- [What is expected]: Could you repeat all of the entries exactly, leaving out any pictures?

#### Data supplied

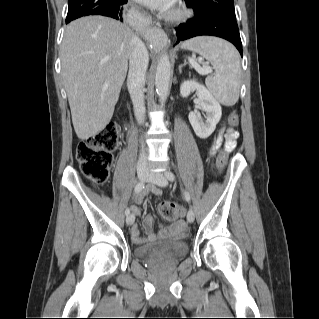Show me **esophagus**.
Returning <instances> with one entry per match:
<instances>
[{"label":"esophagus","mask_w":319,"mask_h":319,"mask_svg":"<svg viewBox=\"0 0 319 319\" xmlns=\"http://www.w3.org/2000/svg\"><path fill=\"white\" fill-rule=\"evenodd\" d=\"M149 32L151 33L149 41L154 46H158L162 42H166L168 40L165 31L159 25H153Z\"/></svg>","instance_id":"esophagus-1"}]
</instances>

########

- [Solution to the problem]:
Show me **esophagus**.
Returning <instances> with one entry per match:
<instances>
[{"label":"esophagus","mask_w":319,"mask_h":319,"mask_svg":"<svg viewBox=\"0 0 319 319\" xmlns=\"http://www.w3.org/2000/svg\"><path fill=\"white\" fill-rule=\"evenodd\" d=\"M149 32L151 33L149 41L154 46H158L162 42H166L168 40L165 31L159 25H153Z\"/></svg>","instance_id":"esophagus-1"}]
</instances>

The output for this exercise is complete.